Developing better exchangers
Dionex Corporation (Sunnyvale, Calif.) is a developer of ion exchange columns. By developing columns using a number of different synthesis strategies, each with a different purpose, Dionex is able to tackle the issues of selectivity and capacity of their columns as well as the speed of the chromatographic method. In terms of definitions, selectivity basically means the ability of the column to separate a certain set of analytes from one another. Capacity means that one can load more sample volume on a column. Jeff Rohrer, PhD, director of applications development at Dionex, leads groups of scientists to develop applications of Dionex columns for a number of different industries including the pharmaceutical and biotech industries. For example, Rohrer points out that the pharmaceutical industry has used their columns to separate and detect drug degradation products, and the biotech industry has used the columns to do carbohydrate analysis.
Dionex has several proprietary synthesis strategies for the ion exchange columns. “The principle that made Dionex famous or got our business going is what we call a pellicular resin,” says Rohrer. To create that resin, they immerse solid polymer beads that are resistant to pH 0 to 14 in hot sulfuric acid to add sulfonate groups, thus producing a cation exchanger. Although they once made cation exchange resins in this manner, this intermediate in the production of a pellicular anion-exhange resin is no longer used as a cation exchange resin.

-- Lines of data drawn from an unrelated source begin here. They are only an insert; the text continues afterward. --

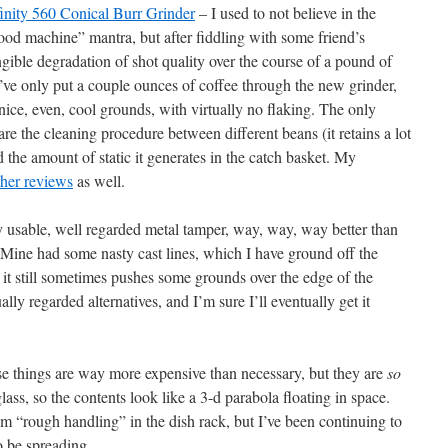
finity 560 Conical Burr Grinder
– I used to not believe in the
good machine” mantra, but after fiddling with some friend’s
angible degradation of shot quality over the course of a pound of
I’ve only put a couple ounces of coffee through the new grinder,
 nice, even, cool grounds, with virtually no flaking. The only
are the cleaning procedure between different beans (it retains a lot
 the amount of static it generates in the catch basket. My
ther reviews
as well.
y usable, well regarded metal tamper, way, way, way better than
. Mine had some nasty cast lines, which I have ground off the
it still sometimes pushes some grounds over the edge of the
ally regarded alternatives, and I’m sure I’ll eventually get it
e things are way more expensive than necessary, but they are
so
ass, so the contents look like a 3-d parabola floating in space.
om “rough handling” in the dish rack, but I’ve been continuing to
o be spreading.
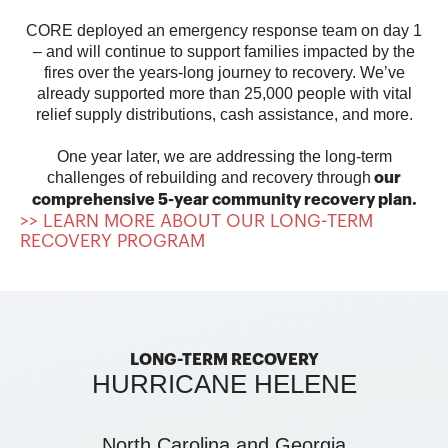
CORE deployed an emergency response team on day 1
– and will continue to support families impacted by the
fires over the years-long journey to recovery.
We’ve
already supported more than 25,000 people with vital
relief supply distributions, cash assistance, and more.
One year later, we are addressing the long-term
challenges of rebuilding and recovery through
our
comprehensive 5-year community recovery plan.
>> LEARN MORE ABOUT OUR LONG-TERM
RECOVERY PROGRAM
LONG-TERM RECOVERY
HURRICANE HELENE
North Carolina and Georgia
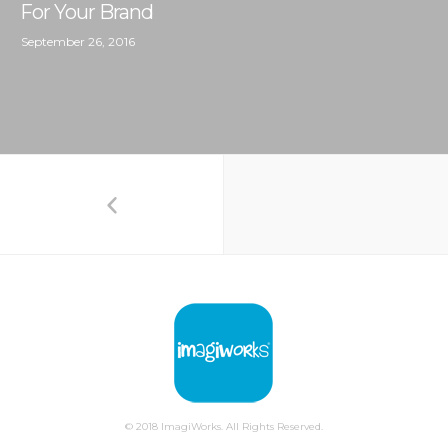
For Your Brand
September 26, 2016
© 2018 ImagiWorks. All Rights Reserved.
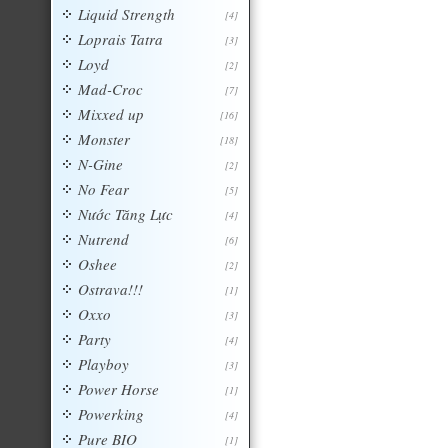
Liquid Strength
[4]
Loprais Tatra
[3]
Loyd
[2]
Mad-Croc
[7]
Mixxed up
[16]
Monster
[18]
N-Gine
[2]
No Fear
[5]
Nước Tăng Lực
[4]
Nutrend
[6]
Oshee
[2]
Ostrava!!!
[1]
Oxxo
[3]
Party
[4]
Playboy
[3]
Power Horse
[1]
Powerking
[4]
Pure BIO
[1]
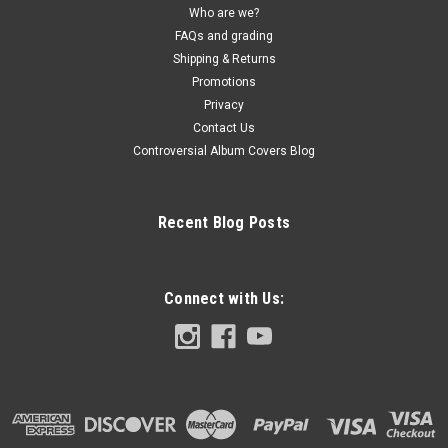
Who are we?
FAQs and grading
Shipping & Returns
Promotions
Privacy
Contact Us
Controversial Album Covers Blog
Recent Blog Posts
Connect with Us:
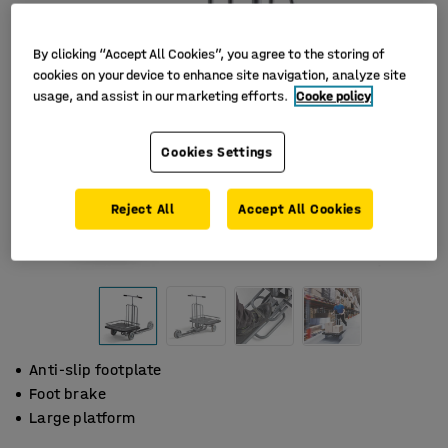
By clicking “Accept All Cookies”, you agree to the storing of
cookies on your device to enhance site navigation, analyze site
usage, and assist in our marketing efforts.
Cooke policy
Cookies Settings
Reject All
Accept All Cookies
Anti-slip footplate
Foot brake
Large platform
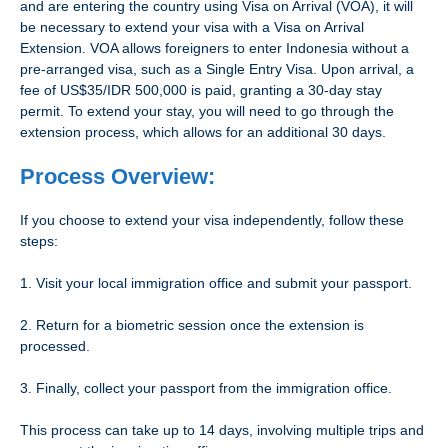
and are entering the country using Visa on Arrival (VOA), it will
be necessary to extend your visa with a Visa on Arrival
Extension. VOA allows foreigners to enter Indonesia without a
pre-arranged visa, such as a Single Entry Visa. Upon arrival, a
fee of US$35/IDR 500,000 is paid, granting a 30-day stay
permit. To extend your stay, you will need to go through the
extension process, which allows for an additional 30 days.
Process Overview:
If you choose to extend your visa independently, follow these
steps:
1. Visit your local immigration office and submit your passport.
2. Return for a biometric session once the extension is
processed.
3. Finally, collect your passport from the immigration office.
This process can take up to 14 days, involving multiple trips and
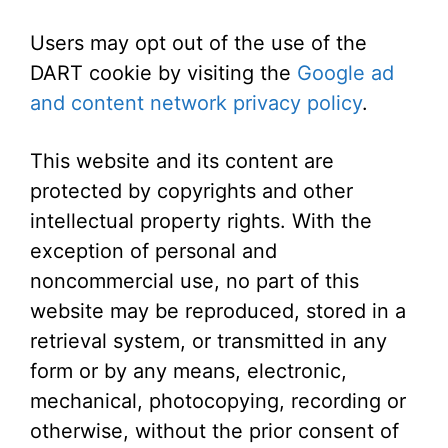
Users may opt out of the use of the
DART cookie by visiting the
Google ad
and content network privacy policy
.
This website and its content are
protected by copyrights and other
intellectual property rights. With the
exception of personal and
noncommercial use, no part of this
website may be reproduced, stored in a
retrieval system, or transmitted in any
form or by any means, electronic,
mechanical, photocopying, recording or
otherwise, without the prior consent of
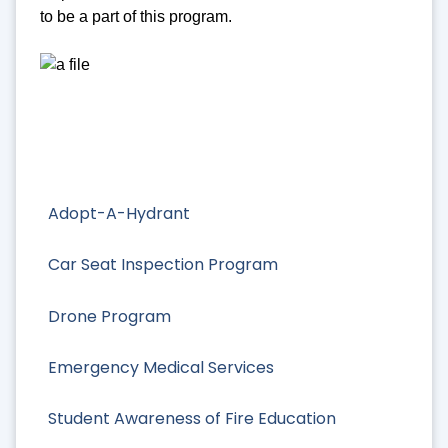
to be a part of this program.
Adopt-A-Hydrant
Car Seat Inspection Program
Drone Program
Emergency Medical Services
Student Awareness of Fire Education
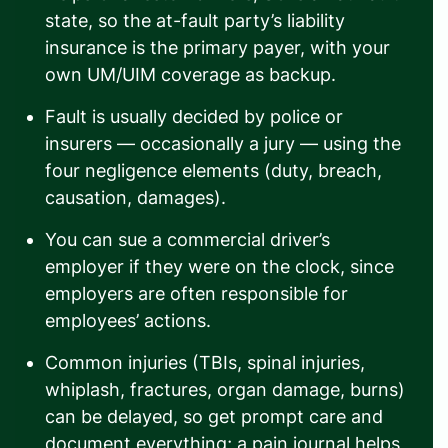
state, so the at-fault party’s liability
insurance is the primary payer, with your
own UM/UIM coverage as backup.
Fault is usually decided by police or
insurers — occasionally a jury — using the
four negligence elements (duty, breach,
causation, damages).
You can sue a commercial driver’s
employer if they were on the clock, since
employers are often responsible for
employees’ actions.
Common injuries (TBIs, spinal injuries,
whiplash, fractures, organ damage, burns)
can be delayed, so get prompt care and
document everything; a pain journal helps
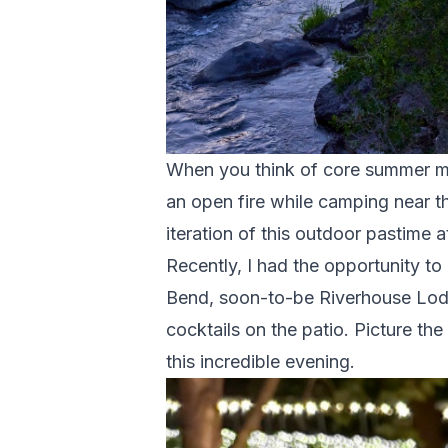
When you think of core summer me
an open fire while camping near 
iteration of this outdoor pastime a
Recently, I had the opportunity to
Bend, soon-to-be Riverhouse Lodge
cocktails on the patio. Picture th
this incredible evening.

The approach they use to create pellicular-coated beads for anion exchange is to take small beads coated with quaternary amine groups (which make the beads cationic), and then use that positive charge to allow the small beads to form a very tight electrostatic bond with the large sulfonated bead. “What that gives us is very short diffusion path lengths, which means that we get very high resolution for ions.” Another synthesis approach Dionex takes is to graft (like adding branches to a tree) ion exchange groups onto the beads. In this case, they often use porous beads to increase their surface area or capacity. They graft nearly all of their cation exchange columns and a few of their anion exchange columns.
Dionex also produces a family of ion exchange columns for protein analysis marketed under the name ProPac columns. The column is produced by first adding a proprietary hydrophilic surface to the resin and then later grafting an anion exchange surface on top of that surface. “In a protein column, when you are doing ion exchange, you would like to [just] do ion exchange and not hydrophobic interaction, too. By having a hydrophilic surface, we prevent those hydrophobic interactions; then we can do straight ion exchange.” One of the columns in the ProPac family—a weak cation exchanger—”has really become the method of choice for analyzing C-terminal lysine variants in monoclonal antibodies,” says Rohrer.
In summary, regardless of application, IEC is powerful tool applied to solving a plethora of chemical and biological problems. And with continued development, IEC stands to remain a dominant chromatographic method.
This article was published in Drug Discovery & Development magazine: Vol. 11, No. 10, October, 2008, pp. 42-45.